This code is the implementation for a random forest in Python3. It uses three forms of randomization, which is at the heart of the strength of random forests. Randomization allows this algorithm to not overfit to the data as hundreds or thousands of stumps or trees are added, and allows it to build a complex, nonlinear representation of the underlying true distribution of the class variables.
The first form of randomization used here is random subsampling of the data, or what is known as bagging. This is extremely useful when dealing with large datasets, and also helps the algorithm to learn.
The second form of randomization is random feature selection. That is, if the underlying data has hundreds or thousands of input features, at each level of the stump or tree only a random subset of all the features will be considered when deciding on an optimal split point.
The final form of randomization comes from random selection of the split points to use within a single feature.

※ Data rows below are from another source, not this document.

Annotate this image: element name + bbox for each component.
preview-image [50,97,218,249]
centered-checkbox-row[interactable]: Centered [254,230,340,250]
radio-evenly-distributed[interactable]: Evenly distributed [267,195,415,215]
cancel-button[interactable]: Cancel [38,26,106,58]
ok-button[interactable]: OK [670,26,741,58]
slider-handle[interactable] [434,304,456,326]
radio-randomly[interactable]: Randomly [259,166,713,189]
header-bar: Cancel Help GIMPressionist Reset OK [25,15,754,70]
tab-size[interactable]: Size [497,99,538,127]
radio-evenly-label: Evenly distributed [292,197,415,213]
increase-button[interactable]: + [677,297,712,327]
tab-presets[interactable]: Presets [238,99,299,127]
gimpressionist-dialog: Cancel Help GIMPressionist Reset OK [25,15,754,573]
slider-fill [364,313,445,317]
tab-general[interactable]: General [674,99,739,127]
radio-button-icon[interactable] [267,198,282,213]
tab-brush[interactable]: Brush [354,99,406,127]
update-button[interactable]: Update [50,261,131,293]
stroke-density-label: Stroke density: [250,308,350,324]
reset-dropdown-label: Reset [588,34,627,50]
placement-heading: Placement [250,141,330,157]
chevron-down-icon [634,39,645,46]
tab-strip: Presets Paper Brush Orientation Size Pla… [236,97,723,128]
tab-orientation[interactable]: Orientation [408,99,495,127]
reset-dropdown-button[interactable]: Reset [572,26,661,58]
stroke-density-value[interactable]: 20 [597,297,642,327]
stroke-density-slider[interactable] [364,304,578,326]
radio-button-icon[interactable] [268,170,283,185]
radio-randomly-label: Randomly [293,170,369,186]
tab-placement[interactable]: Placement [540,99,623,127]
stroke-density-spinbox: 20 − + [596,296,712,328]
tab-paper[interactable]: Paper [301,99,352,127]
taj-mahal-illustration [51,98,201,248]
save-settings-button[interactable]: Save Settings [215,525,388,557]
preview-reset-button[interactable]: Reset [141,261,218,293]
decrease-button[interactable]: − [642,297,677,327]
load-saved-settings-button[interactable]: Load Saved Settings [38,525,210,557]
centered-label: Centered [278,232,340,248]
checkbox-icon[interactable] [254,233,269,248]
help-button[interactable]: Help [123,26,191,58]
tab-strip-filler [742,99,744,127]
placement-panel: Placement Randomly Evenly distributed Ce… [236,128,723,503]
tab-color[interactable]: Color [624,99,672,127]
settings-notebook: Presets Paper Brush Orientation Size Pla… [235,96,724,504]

That is, once the random features are selected, a number of random split points (if using real valued data) can also be selected, and some metric (such as entropy) evaluated at those split points to determine if this will be the optimal split decision to select at this level of the tree, given the sampled dataset and random features under consideration.
Random forests are inherently parallelizable. They can be trained in parallel using different bags of data, different random features, and different random split points. This greatly reduces the amount of time required for training and testing the model. Python's multiprocessing.pool is used in order to parallelize the creation of trees in the forest.